Tipu Sultan (1750 –1799) was the ruler of the Kingdom of Mysore and was famous for his strong and assertive leadership as well as for his administrative innovations. Tipu Sultan had introduced the new Mauludi lunisolar calendar, the land revenue system and used unique iron-cased Mysorean rockets to fight against the British.
Tipu Sultan adopted the tiger as a personal symbol of his rule and he used representations of tigers to decorate his throne, weapons, armour, walls and uniforms. The British referred to him as the “Tiger of Mysore" too.
Tipu’s mechanical tiger was a part of this personal display, albeit an unusual one. It combines a painted wood casing (possibly made by an Indian craftsman) with an internal metal and ivory mechanism (possibly made by a European craftsman working at his court).

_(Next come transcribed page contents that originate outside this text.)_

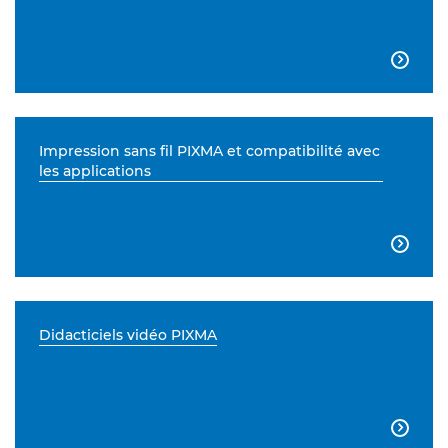

Impression sans fil PIXMA et compatibilité avec
les applications

Didacticiels vidéo PIXMA
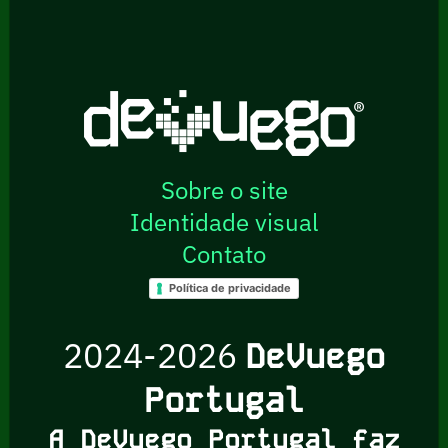
Sobre o site
Identidade visual
Contato
Política de privacidade
2024-2026
DeVuego
Portugal
A DeVuego Portugal faz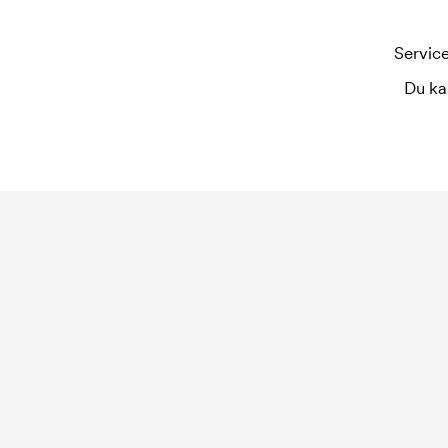
Hva er en trykksjablong?
Service
Trykksjablongen er en slags mal som brukes til tr
for hver farge som skal trykkes. Kostnaden for t
Du ka
gjentar bestillingen.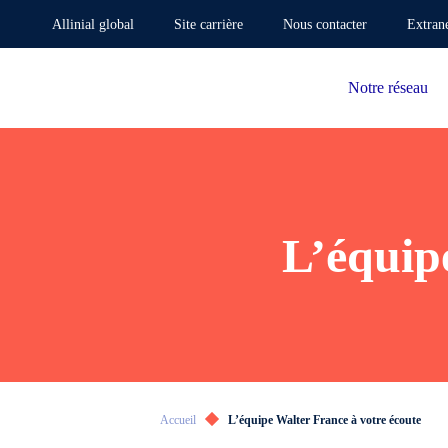
Allinial global
Site carrière
Nous contacter
Extran
Notre réseau
L’équip
Accueil
L’équipe Walter France à votre écoute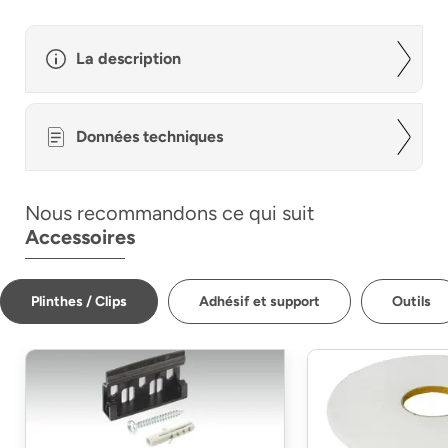
La description
Données techniques
Nous recommandons ce qui suit
Accessoires
Plinthes / Clips
Adhésif et support
Outils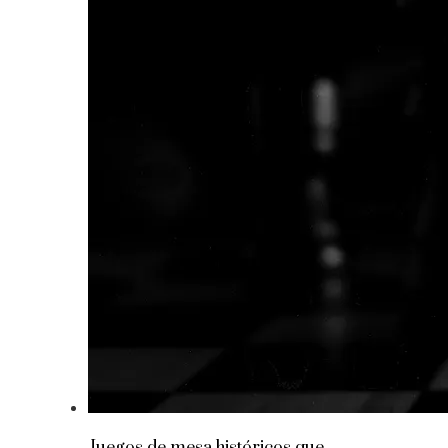
Juegos de mesa históricos que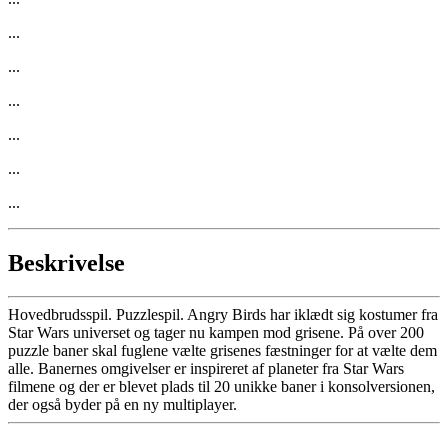
...
...
...
...
...
...
Beskrivelse
Hovedbrudsspil. Puzzlespil. Angry Birds har iklædt sig kostumer fra
Star Wars universet og tager nu kampen mod grisene. På over 200
puzzle baner skal fuglene vælte grisenes fæstninger for at vælte dem
alle. Banernes omgivelser er inspireret af planeter fra Star Wars
filmene og der er blevet plads til 20 unikke baner i konsolversionen,
der også byder på en ny multiplayer.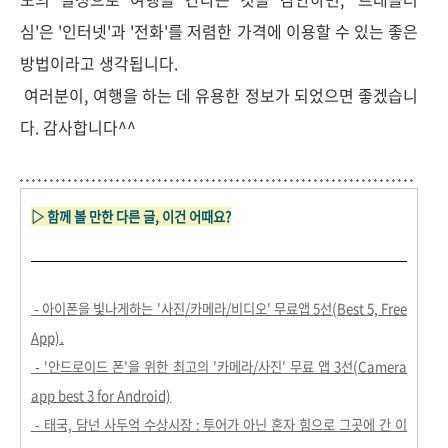
심'은 '인터넷'과 '전화'를 저렴한 가격에 이용할 수 있는 좋은
방법이라고 생각됩니다.
여러분이, 여행을 하는 데 유용한 정보가 되었으면 좋겠습니
다. 감사합니다^^
▷ 함께 볼 만한 다른 글, 이건 어때요?
- 아이폰을 빛나게하는 '사진/카메라/비디오' 무료앱 5선(Best 5, Free
App).
- '안드로이드 폰'을 위한 최고의 '카메라/사진' 무료 앱 3선(Camera
app best 3 for Android)
- 태국, 담넌 사두억 수상시장 : 투어가 아닌 혼자 힘으로 그곳에 간 이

In 1799 , during the the fourth Anglo-Mysore War, the British army defeated Tipu Sultan and took his capital Srirangapatnam. During this war, Tipu Sultan was also killed, and the soldiers serving under the British vandalised his palace and city. Many of Tipu Sultan’s valuable treasures were distributed as prizes and pieces of his magnificent gold throne were sent to the king and the East India Company directors in London. The mechanical tiger was also sent to Britain.
For Tipu Sultan, the mechanical tiger represented his hostility to the British, but for the British, it came to represent the type of ruler he was. The mechanical tiger was placed on display shortly after it arrived in London, and it became an emblem of fierce hostility between the British and Indian rulers. At the height of the British Empire, it was associated with colonial propaganda which depicted Indian leaders as cruel tyrants. More recently, in the postcolonial context, the tiger has come to represent Indian resistance to British rule, as well as British prejudice and imperial aggression.